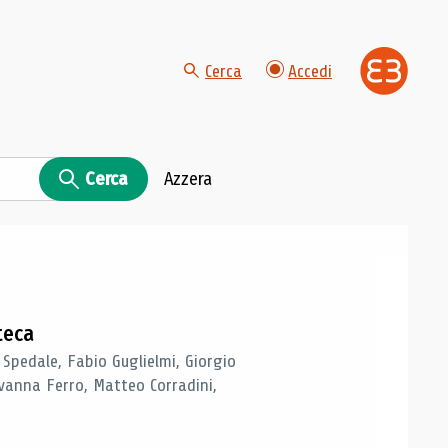
Cerca
Accedi
Cerca
Azzera
teca
 Spedale, Fabio Guglielmi, Giorgio
vanna Ferro, Matteo Corradini,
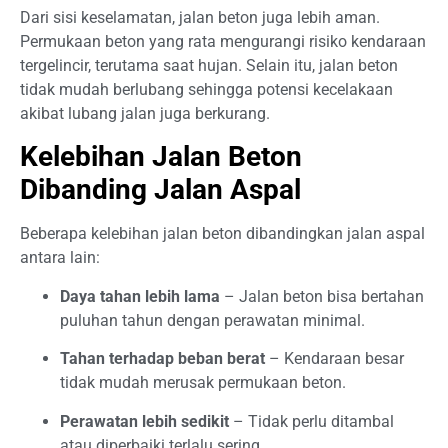
Dari sisi keselamatan, jalan beton juga lebih aman.
Permukaan beton yang rata mengurangi risiko kendaraan
tergelincir, terutama saat hujan. Selain itu, jalan beton
tidak mudah berlubang sehingga potensi kecelakaan
akibat lubang jalan juga berkurang.
Kelebihan Jalan Beton
Dibanding Jalan Aspal
Beberapa kelebihan jalan beton dibandingkan jalan aspal
antara lain:
Daya tahan lebih lama
– Jalan beton bisa bertahan
puluhan tahun dengan perawatan minimal.
Tahan terhadap beban berat
– Kendaraan besar
tidak mudah merusak permukaan beton.
Perawatan lebih sedikit
– Tidak perlu ditambal
atau diperbaiki terlalu sering.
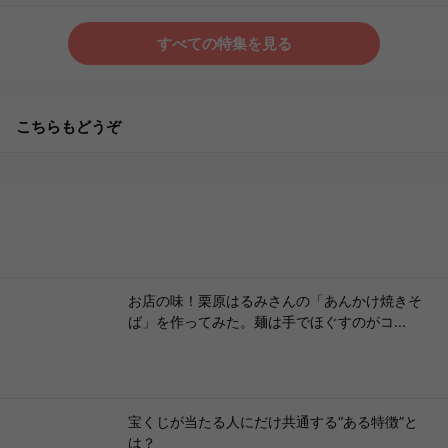
すべての特集を見る
こちらもどうぞ
お店の味！栗原はるみさんの「あんかけ焼きそ
ば」を作ってみた。麺は手でほぐすのがコ...
宝くじが当たる人にだけ共通する“ある特徴”と
は？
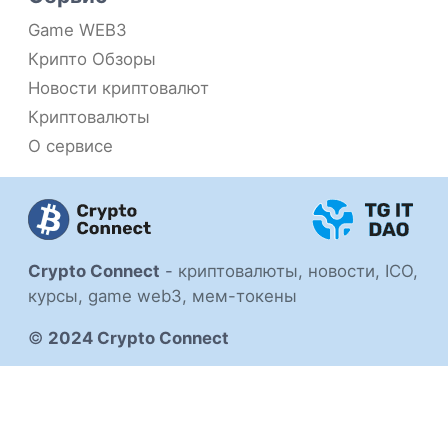
Game WEB3
Крипто Обзоры
Новости криптовалют
Криптовалюты
О сервисе
Crypto Connect
-
криптовалюты, новости, ICO,
курсы, game web3, мем-токены
©
2024 Crypto Connect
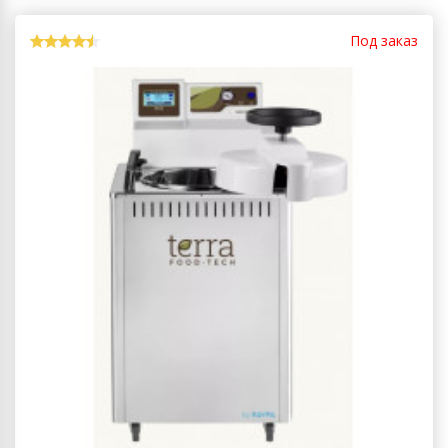
Под заказ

____

### WORK REQUEST
All lines in the records with the string "juga" should be copied out.

### YOUR SOLUTION
Dari sisi keselamatan, jalan beton juga lebih aman.
akibat lubang jalan juga berkurang.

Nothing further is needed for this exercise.